His comments came against a backdrop of an escalating war of words between Iran and the United States, which has hinted at possible military action over Tehran's nuclear programme which it alleges is a cover to build an atomic bomb.

"If the United States wants to attack the Islamic republic, it must know that Iran has no limits to defend itself and will be capable of delivering fatal blows against the aggressor wherever it decides," Zolghadr said.

"We will not welcome war but if the United States commits an error, we will give them such a lesson that they will never recover."

In recent days US officials have hardened their tone against Iran, which US President George W. Bush has already lumped into an "axis of evil".

Earlier this month, Bush said he could not rule out using force if Tehran failed to rein in its nuclear plans, and US Vice President Dick Cheney said Iran was "right at the top of the list" of global trouble spots.

While Iran insists its nuclear activities are strictly peaceful, Britain, France and Germany are engaged in diplomatic efforts to secure long-term guarantees that the clerical regime will not seek the bomb.

Iran denied that its negotiations with the three major European powers are at an impasse after reports the EU was hardening its stance and calling on Tehran completely to dismantle its nuclear fuel programme in order to guarantee that it does not seek atomic weapons.

"The publication of such reports is aimed at overshadowing the constructive nature of the negotiations and demonstrates the discontent of those who are not satisfied with their progress and are trying to prevent their success," foreign ministry spokesman Hamid Reza Asefi said, according to press reports Thursday.

Iran has suspended uranium enrichment as a confidence-building measure but the EU now wants it to definitively abandon enrichment as well as any activities for making plutonium.

According to a report on a closed-door meeting in Geneva this month, representatives of Britain, France and Germany told Iran that "nothing short of full cessation and dismantling of Iran's fuel cycle efforts would give the EU3 the objective guarantees they need that Iran's nuclear program is peaceful."

Iran insists its nuclear activities are peaceful and that the nuclear Non-Proliferation Treaty guarantees a right to peaceful enrichment activities.

The Geneva meeting was the second round of talks on a potentially lucrative trade pact after a deal clinched in November by the Europeans for Iran to suspend uranium enrichment, the key process that makes what can be fuel for nuclear reactors but also the explosive core of atomic bombs.

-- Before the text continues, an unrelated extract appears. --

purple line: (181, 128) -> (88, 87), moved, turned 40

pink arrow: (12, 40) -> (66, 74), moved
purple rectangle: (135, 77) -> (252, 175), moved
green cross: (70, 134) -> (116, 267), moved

The trade deal forms part of a package of incentives for Iran if the talks produce "objective guarantees" that the country is not seeking to develop nuclear weapons.

But top nuclear negotiator Hossein Moussavian said "the question of halting Iran's nuclear activities has never been a part of the negotiations" with the

"The objective that has been fixed is for Iran to deliver objective guarantees to the other side so that they can be certain the Iranian nuclear fuel cycle will always stay peaceful and never be used to make an atomic bomb," he was quoted as saying by the Shargh newspaper.